Exercise requirements:
Whenever a line in the entries below contains the string "back", copy that line.

(Data records)

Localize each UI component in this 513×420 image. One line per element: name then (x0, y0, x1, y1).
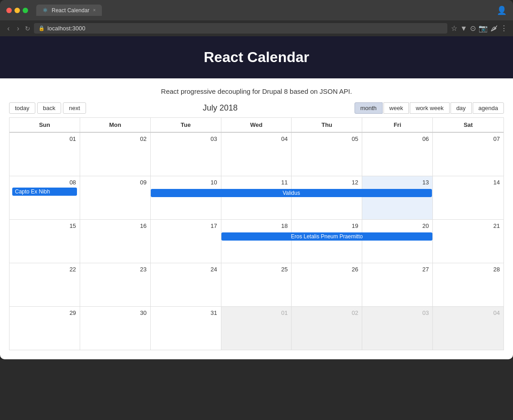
menu-icon[interactable]: ⋮ (500, 24, 508, 33)
title-bar: ⚛ React Calendar × 👤 (0, 0, 513, 20)
day-jul-21[interactable]: 21 (433, 220, 503, 263)
header-sun: Sun (10, 118, 80, 132)
view-day-button[interactable]: day (451, 102, 472, 114)
day-number: 12 (294, 178, 359, 188)
day-number: 26 (294, 265, 359, 275)
calendar-week-3: 15 16 17 18 Eros Letalis Pneum Praemitto… (10, 220, 503, 263)
day-number: 02 (294, 309, 359, 318)
close-button[interactable] (6, 8, 12, 13)
address-bar[interactable]: 🔒 localhost:3000 (34, 23, 448, 34)
day-jul-20[interactable]: 20 (362, 220, 433, 263)
view-month-button[interactable]: month (355, 102, 383, 114)
header-fri: Fri (362, 118, 433, 132)
view-agenda-button[interactable]: agenda (473, 102, 504, 114)
day-jul-08[interactable]: 08 Capto Ex Nibh (10, 176, 80, 219)
header-wed: Wed (221, 118, 292, 132)
day-jul-10[interactable]: 10 Validus (151, 176, 221, 219)
header-mon: Mon (80, 118, 151, 132)
day-jul-22[interactable]: 22 (10, 263, 80, 306)
day-jul-06[interactable]: 06 (362, 133, 433, 176)
maximize-button[interactable] (23, 8, 28, 13)
back-nav-button[interactable]: back (37, 102, 61, 114)
event-validus[interactable]: Validus (151, 189, 432, 197)
today-button[interactable]: today (9, 102, 35, 114)
profile-icon[interactable]: 👤 (497, 5, 507, 15)
day-jul-16[interactable]: 16 (80, 220, 151, 263)
url-text: localhost:3000 (48, 25, 86, 32)
day-number: 31 (153, 309, 218, 318)
day-number: 15 (12, 222, 77, 231)
back-button[interactable]: ‹ (5, 24, 11, 34)
day-jul-12[interactable]: 12 (292, 176, 362, 219)
day-jul-03[interactable]: 03 (151, 133, 221, 176)
extension-3-icon[interactable]: 📷 (479, 24, 488, 33)
calendar-week-2: 08 Capto Ex Nibh 09 10 Validus 11 12 (10, 176, 503, 220)
day-jul-18[interactable]: 18 Eros Letalis Pneum Praemitto (221, 220, 292, 263)
day-aug-04[interactable]: 04 (433, 307, 503, 350)
day-number: 03 (365, 309, 430, 318)
view-workweek-button[interactable]: work week (410, 102, 449, 114)
day-number: 23 (83, 265, 148, 275)
event-eros[interactable]: Eros Letalis Pneum Praemitto (221, 232, 433, 241)
day-jul-31[interactable]: 31 (151, 307, 221, 350)
day-aug-02[interactable]: 02 (292, 307, 362, 350)
calendar-header-row: Sun Mon Tue Wed Thu Fri Sat (10, 118, 503, 133)
next-nav-button[interactable]: next (63, 102, 86, 114)
browser-tab[interactable]: ⚛ React Calendar × (36, 5, 102, 16)
day-number: 25 (224, 265, 289, 275)
day-jul-11[interactable]: 11 (221, 176, 292, 219)
tab-close-button[interactable]: × (93, 8, 96, 13)
event-capto[interactable]: Capto Ex Nibh (12, 188, 77, 196)
day-jul-01[interactable]: 01 (10, 133, 80, 176)
view-week-button[interactable]: week (384, 102, 409, 114)
browser-toolbar-icons: ☆ ▼ ⊙ 📷 🌶 ⋮ (451, 24, 508, 33)
day-jul-30[interactable]: 30 (80, 307, 151, 350)
day-jul-25[interactable]: 25 (221, 263, 292, 306)
calendar-grid: Sun Mon Tue Wed Thu Fri Sat 01 02 03 04 … (9, 117, 504, 350)
reload-button[interactable]: ↻ (25, 25, 30, 32)
header-thu: Thu (292, 118, 362, 132)
day-jul-27[interactable]: 27 (362, 263, 433, 306)
day-number: 02 (83, 135, 148, 144)
day-number: 17 (153, 222, 218, 231)
day-number: 04 (436, 309, 501, 318)
extension-4-icon[interactable]: 🌶 (490, 24, 498, 33)
day-number: 01 (12, 135, 77, 144)
day-aug-01[interactable]: 01 (221, 307, 292, 350)
day-aug-03[interactable]: 03 (362, 307, 433, 350)
bookmark-icon[interactable]: ☆ (451, 24, 457, 33)
day-jul-15[interactable]: 15 (10, 220, 80, 263)
forward-button[interactable]: › (15, 24, 21, 34)
day-number: 16 (83, 222, 148, 231)
view-buttons: month week work week day agenda (355, 102, 504, 114)
day-jul-04[interactable]: 04 (221, 133, 292, 176)
day-jul-17[interactable]: 17 (151, 220, 221, 263)
day-jul-26[interactable]: 26 (292, 263, 362, 306)
day-number: 22 (12, 265, 77, 275)
subtitle: React progressive decoupling for Drupal … (9, 87, 504, 95)
day-number: 01 (224, 309, 289, 318)
extension-1-icon[interactable]: ▼ (460, 24, 467, 33)
day-jul-24[interactable]: 24 (151, 263, 221, 306)
react-icon: ⚛ (43, 7, 48, 14)
day-number: 20 (365, 222, 430, 231)
calendar-week-4: 22 23 24 25 26 27 28 (10, 263, 503, 307)
app-title: React Calendar (13, 49, 500, 66)
day-jul-28[interactable]: 28 (433, 263, 503, 306)
day-jul-14[interactable]: 14 (433, 176, 503, 219)
minimize-button[interactable] (14, 8, 20, 13)
day-number: 19 (294, 222, 359, 231)
day-jul-02[interactable]: 02 (80, 133, 151, 176)
day-jul-09[interactable]: 09 (80, 176, 151, 219)
day-number: 24 (153, 265, 218, 275)
day-jul-23[interactable]: 23 (80, 263, 151, 306)
tab-bar: ⚛ React Calendar × (36, 5, 102, 16)
day-jul-05[interactable]: 05 (292, 133, 362, 176)
calendar-toolbar: today back next July 2018 month week wor… (9, 102, 504, 114)
day-jul-07[interactable]: 07 (433, 133, 503, 176)
day-jul-19[interactable]: 19 (292, 220, 362, 263)
day-jul-29[interactable]: 29 (10, 307, 80, 350)
day-jul-13[interactable]: 13 (362, 176, 433, 219)
day-number: 29 (12, 309, 77, 318)
extension-2-icon[interactable]: ⊙ (470, 24, 476, 33)
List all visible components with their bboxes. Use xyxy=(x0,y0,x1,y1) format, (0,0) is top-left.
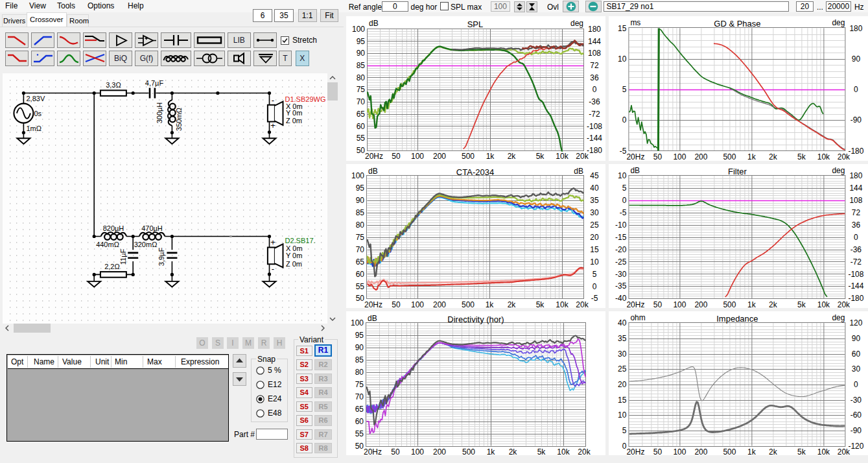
svg-text:-72: -72 xyxy=(850,257,862,267)
svg-text:95: 95 xyxy=(356,184,365,193)
svg-text:50: 50 xyxy=(392,152,401,161)
svg-text:20Hz: 20Hz xyxy=(626,300,644,308)
svg-text:180: 180 xyxy=(588,25,601,34)
svg-text:Z 0m: Z 0m xyxy=(286,117,302,125)
svg-text:1k: 1k xyxy=(487,447,496,455)
svg-text:200: 200 xyxy=(694,152,707,161)
svg-text:-144: -144 xyxy=(587,134,602,143)
svg-text:55: 55 xyxy=(357,134,366,143)
svg-text:200: 200 xyxy=(694,447,707,455)
svg-text:144: 144 xyxy=(849,184,862,193)
svg-text:10: 10 xyxy=(618,171,627,180)
svg-text:55: 55 xyxy=(356,282,365,291)
svg-text:-90: -90 xyxy=(850,426,862,435)
svg-text:5: 5 xyxy=(592,270,597,279)
svg-text:80: 80 xyxy=(356,220,365,230)
svg-text:120: 120 xyxy=(849,318,862,327)
svg-text:-30: -30 xyxy=(850,396,862,405)
svg-text:-90: -90 xyxy=(850,115,862,125)
svg-text:2k: 2k xyxy=(509,447,518,455)
svg-text:5k: 5k xyxy=(536,300,545,308)
svg-text:deg: deg xyxy=(570,19,583,28)
svg-text:Filter: Filter xyxy=(728,167,747,177)
svg-text:Y 0m: Y 0m xyxy=(286,109,302,117)
svg-text:-35: -35 xyxy=(615,281,627,291)
svg-text:3,3Ω: 3,3Ω xyxy=(106,81,121,89)
svg-text:70: 70 xyxy=(355,392,364,401)
svg-text:36: 36 xyxy=(851,220,860,230)
svg-text:-5: -5 xyxy=(619,147,626,156)
svg-text:0: 0 xyxy=(592,282,597,291)
svg-text:ohm: ohm xyxy=(630,314,645,323)
svg-text:2,2Ω: 2,2Ω xyxy=(104,263,120,270)
svg-text:2k: 2k xyxy=(769,300,778,308)
svg-text:90: 90 xyxy=(356,196,365,205)
svg-text:15: 15 xyxy=(590,245,599,254)
svg-text:deg: deg xyxy=(832,19,845,28)
svg-text:dB: dB xyxy=(369,19,379,28)
svg-text:Impedance: Impedance xyxy=(716,315,758,324)
svg-text:20k: 20k xyxy=(576,300,589,308)
svg-text:95: 95 xyxy=(355,331,364,340)
svg-text:75: 75 xyxy=(356,233,365,242)
svg-text:GD & Phase: GD & Phase xyxy=(714,19,760,29)
svg-text:20Hz: 20Hz xyxy=(364,447,382,455)
svg-text:+: + xyxy=(270,121,276,130)
svg-text:35: 35 xyxy=(590,196,599,205)
svg-text:200: 200 xyxy=(433,152,446,161)
svg-text:72: 72 xyxy=(590,61,599,70)
svg-text:-: - xyxy=(272,264,274,274)
svg-text:-120: -120 xyxy=(848,442,863,451)
svg-text:20Hz: 20Hz xyxy=(626,152,644,161)
svg-text:10k: 10k xyxy=(557,447,570,455)
svg-text:320mΩ: 320mΩ xyxy=(134,241,158,248)
svg-text:60: 60 xyxy=(851,350,860,359)
svg-text:0: 0 xyxy=(622,196,626,205)
svg-text:5: 5 xyxy=(622,426,626,435)
svg-text:ms: ms xyxy=(630,19,640,28)
svg-text:-180: -180 xyxy=(848,147,863,156)
svg-text:-20: -20 xyxy=(615,245,627,254)
svg-text:-108: -108 xyxy=(848,270,863,279)
svg-text:65: 65 xyxy=(356,257,365,267)
svg-text:470µH: 470µH xyxy=(141,224,163,232)
svg-text:0s: 0s xyxy=(34,110,42,117)
svg-text:5k: 5k xyxy=(797,300,806,308)
svg-text:5k: 5k xyxy=(536,152,545,161)
svg-text:5k: 5k xyxy=(537,447,546,455)
svg-text:2k: 2k xyxy=(769,152,778,161)
svg-text:72: 72 xyxy=(851,208,860,217)
svg-text:60: 60 xyxy=(357,122,366,131)
svg-text:75: 75 xyxy=(357,85,366,94)
svg-text:0: 0 xyxy=(854,380,858,389)
svg-text:1k: 1k xyxy=(747,300,757,308)
svg-text:200: 200 xyxy=(694,300,707,308)
svg-text:dB: dB xyxy=(574,167,583,176)
svg-text:-25: -25 xyxy=(615,257,627,267)
svg-text:144: 144 xyxy=(588,37,601,46)
svg-text:10k: 10k xyxy=(817,152,830,161)
svg-text:1k: 1k xyxy=(747,447,757,455)
svg-text:50: 50 xyxy=(653,300,662,308)
svg-text:-144: -144 xyxy=(848,281,863,291)
svg-text:Y 0m: Y 0m xyxy=(286,252,302,259)
svg-text:-108: -108 xyxy=(587,122,602,131)
svg-text:20Hz: 20Hz xyxy=(626,447,644,455)
svg-text:20Hz: 20Hz xyxy=(365,152,383,161)
svg-text:500: 500 xyxy=(462,152,475,161)
svg-text:50: 50 xyxy=(653,447,662,455)
svg-text:1k: 1k xyxy=(486,300,495,308)
svg-text:20k: 20k xyxy=(576,152,589,161)
svg-text:50: 50 xyxy=(653,152,662,161)
svg-text:2k: 2k xyxy=(508,300,517,308)
svg-text:65: 65 xyxy=(355,405,364,414)
svg-text:90: 90 xyxy=(851,334,860,343)
svg-text:10: 10 xyxy=(590,257,599,267)
svg-text:10k: 10k xyxy=(817,300,830,308)
svg-text:20k: 20k xyxy=(837,152,850,161)
svg-text:500: 500 xyxy=(723,152,736,161)
svg-text:108: 108 xyxy=(588,49,601,58)
svg-text:100: 100 xyxy=(351,171,364,180)
svg-text:5: 5 xyxy=(622,85,626,94)
svg-text:10: 10 xyxy=(618,54,627,64)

(End Data records)

Your solution:
back-nav-button[interactable]: back (37, 102, 61, 114)
back-button[interactable]: ‹ (5, 24, 11, 34)
calendar-toolbar: today back next July 2018 month week wor… (9, 102, 504, 114)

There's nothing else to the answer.